Dog Injuries

By uvengwa, Mar 1, 2014 | |
  1. uvengwa
    Like humans, hunting dogs can get injuries. Hunting is sport for dogs, since it requires vigorous running, sprinting and retrieval, but dogs can also suffer from sports-like injuries. But it doesn\'t necessarily mean instant retirement your beloved pooch. Most of the time, healing an injury requires some ointment and a bandage, along with some time off from hunting. If your dog is injured, take the following precautionary measures.

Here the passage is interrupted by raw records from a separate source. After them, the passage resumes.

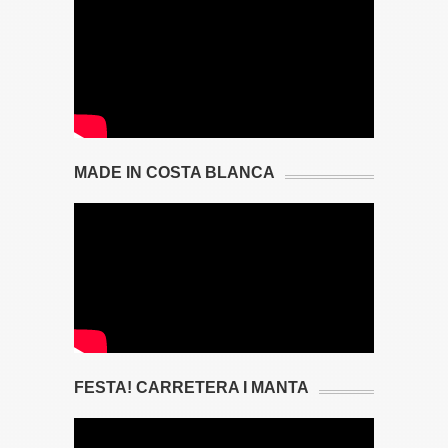
MADE IN COSTA BLANCA
FESTA! CARRETERA I MANTA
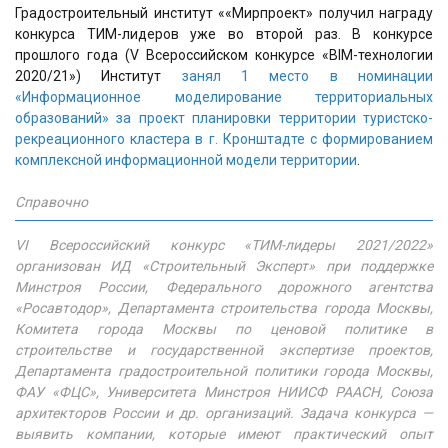
Градостроительный институт ««Мирпроект» получил награду
конкурса ТИМ-лидеров уже во второй раз. В конкурсе
прошлого года (V Всероссийском конкурсе «BIM-технологии
2020/21») Институт
занял 1 место в номинации
«Информационное моделирование территориальных
образований» за проект планировки территории туристско-
рекреационного кластера в г. Кронштадте с формированием
комплексной информационной модели территории
.
Справочно
VI Всероссийский конкурс «ТИМ-лидеры 2021/2022»
организован ИД «Строительный Эксперт» при поддержке
Минстроя России, Федерального дорожного агентства
«Росавтодор», Департамента строительства города Москвы,
Комитета города Москвы по ценовой политике в
строительстве и государственной экспертизе проектов,
Департамента градостроительной политики города Москвы,
ФАУ «ФЦС», Университета Минстроя НИИСФ РААСН, Союза
архитекторов России и др. организаций. Задача конкурса —
выявить компании, которые имеют практический опыт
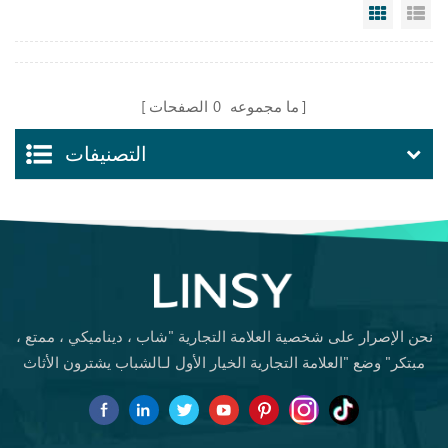
Grid Vi
Li
ما مجموعه
0
الصفحات
التصنيفات
نحن الإصرار على شخصية العلامة التجارية "شاب ، ديناميكي ، ممتع ،
مبتكر" وضع "العلامة التجارية الخيار الأول لـالشباب يشترون الأثاث
لأول مرة.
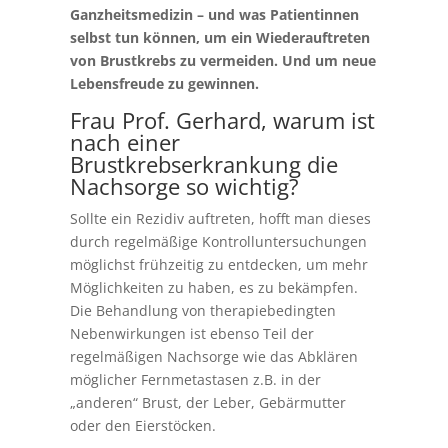
Ganzheitsmedizin – und was Patientinnen
selbst tun können, um ein Wiederauftreten
von Brustkrebs zu vermeiden. Und um neue
Lebensfreude zu gewinnen.
Frau Prof. Gerhard, warum ist
nach einer
Brustkrebserkrankung die
Nachsorge so wichtig?
Sollte ein Rezidiv auftreten, hofft man dieses
durch regelmäßige Kontrolluntersuchungen
möglichst frühzeitig zu entdecken, um mehr
Möglichkeiten zu haben, es zu bekämpfen.
Die Behandlung von therapiebedingten
Nebenwirkungen ist ebenso Teil der
regelmäßigen Nachsorge wie das Abklären
möglicher Fernmetastasen z.B. in der
„anderen“ Brust, der Leber, Gebärmutter
oder den Eierstöcken.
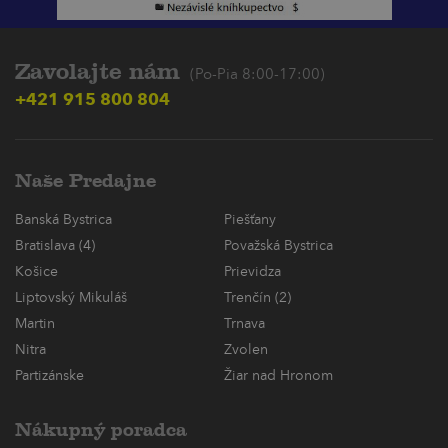
Zavolajte nám
(Po-Pia 8:00-17:00)
+421 915 800 804
Naše Predajne
Banská Bystrica
Piešťany
Bratislava (4)
Považská Bystrica
Košice
Prievidza
Liptovský Mikuláš
Trenčín (2)
Martin
Trnava
Nitra
Zvolen
Partizánske
Žiar nad Hronom
Nákupný poradca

    If your dog is cut in any way, you can treat the dog onsite, but follow immediately with a visit to the vet. You never know if a small cut could lead to an infection, and the vet may be able to detect any other unseen or unnoticed injuries. Professional help is a way to be on the safe side, and you can get unbiased advice on whether or not your dog will be able to continue hunting. You can get a doggie first aid kit for, and there are a number of ointments and sprays you can get from any pet store.

    Image from Safety For Pets

    Aside from cuts, dogs could also get rashes or irritations from brushing up against bushes or poison ivy. And dogs can get poison ivy if it brushes against their skin.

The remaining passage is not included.